Rocket, Lab

Rocket Lab Aktie: 31,63% Minus in 30 Tagen umgekehrt

Veröffentlicht am: 28.07.2026 um 11:46 Uhr | Redaktion boerse-global.de

Ein 266-Millionen-Dollar-Vertrag mit der US Space Force fängt die jüngste Talfahrt der Rocket-Lab-Aktie vorerst auf.

Rocket Lab Aktie: Milliardenauftrag der US Space Force stoppt Kursrutsch
Abstrakte Darstellung der Luft- und Raumfahrtindustrie mit einem leuchtenden Raketentriebwerk vor dunklem Hintergrund. Illustration mit AI erstellt übermittelt durch boerse-global.de

Ein Auftrag über 266 Millionen Dollar bringt Rocket Lab zurück ins Rampenlicht. Nach Wochen des Ausverkaufs meldet das Raumfahrtunternehmen den größten Startvertrag seiner Geschichte. Die Aktie reagiert prompt und legt am Montag um 4,63 Prozent zu, Schlusskurs: 58,80 Euro.

Der Sprung kommt zur rechten Zeit. In den vergangenen 30 Tagen hatte das Papier 31,63 Prozent verloren. Der jüngste Auftrag der US Space Force liefert nun einen fundamentalen Gegenpol zu dieser Talfahrt.

Rekordauftrag vom Space Systems Command

Am 27. Juli 2026 bestätigte Rocket Lab eine Vereinbarung mit dem Space Systems Command der U.S. Space Force im Rahmen des Rocket Systems Launch Program. Der Vertrag umfasst zwölf feste suborbitale Starts mit der HASTE-Rakete des Unternehmens, einer Trägerrakete für Hyperschalltests. Volumen: 266 Millionen Dollar.

Optionen für sechs weitere Missionen bis 2028 könnten die Gesamtzahl auf 18 Starts erhöhen. Die Missionen sollen frühestens Ende 2026 beginnen. Hauptstandort wird eine neue Startanlage am Pacific Spaceport Complex-Alaska in Kodiak sein — eine strategische Ergänzung zu den bestehenden Standorten in Neuseeland und Virginia.

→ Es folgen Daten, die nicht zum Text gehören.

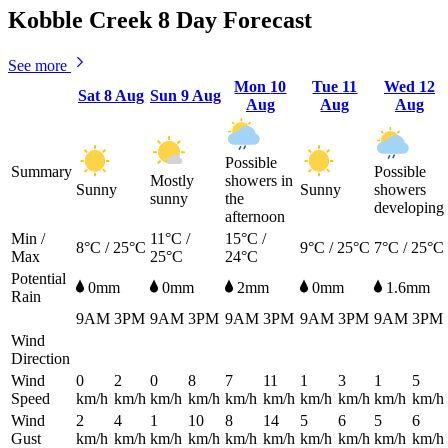
Kobble Creek 8 Day Forecast
See more
Mon
10
Tue
11
Wed
12
Sat
8 Aug
Sun
9 Aug
Aug
Aug
Aug
Possible
Summary
Possible
Mostly
showers in
Sunny
Sunny
showers
sunny
the
developing
afternoon
Min /
11°C /
15°C /
8°C / 25°C
9°C / 25°C
7°C / 25°C
Max
25°C
24°C
Potential
0mm
0mm
2mm
0mm
1.6mm
Rain
9AM
3PM
9AM
3PM
9AM
3PM
9AM
3PM
9AM
3PM
Wind
Direction
Wind
0
2
0
8
7
11
1
3
1
5
Speed
km/h
km/h
km/h
km/h
km/h
km/h
km/h
km/h
km/h
km/h
Wind
2
4
1
10
8
14
5
6
5
6
Gust
km/h
km/h
km/h
km/h
km/h
km/h
km/h
km/h
km/h
km/h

Vom Kleinsatelliten-Anbieter zum Verteidigungspartner

Der HASTE-Vertrag markiert einen Wandel. Rocket Lab entwickelt sich vom Nischenanbieter für Kleinsatelliten-Starts zu einem gefragten Partner der US-Verteidigung. Häufige, kurzfristig verfügbare Starts für Raketenabwehr- und Hyperschalltests bringen dem Unternehmen margenstarke, wiederkehrende Staatseinnahmen.

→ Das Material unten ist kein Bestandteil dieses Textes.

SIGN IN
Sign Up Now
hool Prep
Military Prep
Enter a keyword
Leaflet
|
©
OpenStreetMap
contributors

Vorausgegangen war die Mission "Victus Haze". Dabei brachte Rocket Lab einen Satelliten nur 16 Stunden nach der finalen Startanweisung ins All. Analysten werten diese Kombination aus Trägerrakete, Satellitenplattform und Missionssoftware als klaren Wettbewerbsvorteil im Verteidigungsgeschäft.

Iridium-Übernahme belastet, Charttechnik zeigt Entspannung

Der eigentliche Grund für den Kurseinbruch der letzten Wochen liegt woanders: in der Ende Juni angekündigten Übernahme von Iridium Communications für 8 Milliarden Dollar. Der Deal aus Bargeld und Aktien weckte Sorgen über eine Verwässerung bestehender Aktionäre und den Kapitalbedarf für die Integration eines globalen Satellitennetzwerks.

Die Charttechnik deutet inzwischen auf eine mögliche Stabilisierung hin. Der RSI liegt bei 34,7 und damit nahe der überverkauften Zone. Zum 200-Tage-Durchschnitt von 67,37 Euro fehlen dem Kurs aktuell noch 12,72 Prozent — der Space-Force-Auftrag könnte hier als Brücke wirken.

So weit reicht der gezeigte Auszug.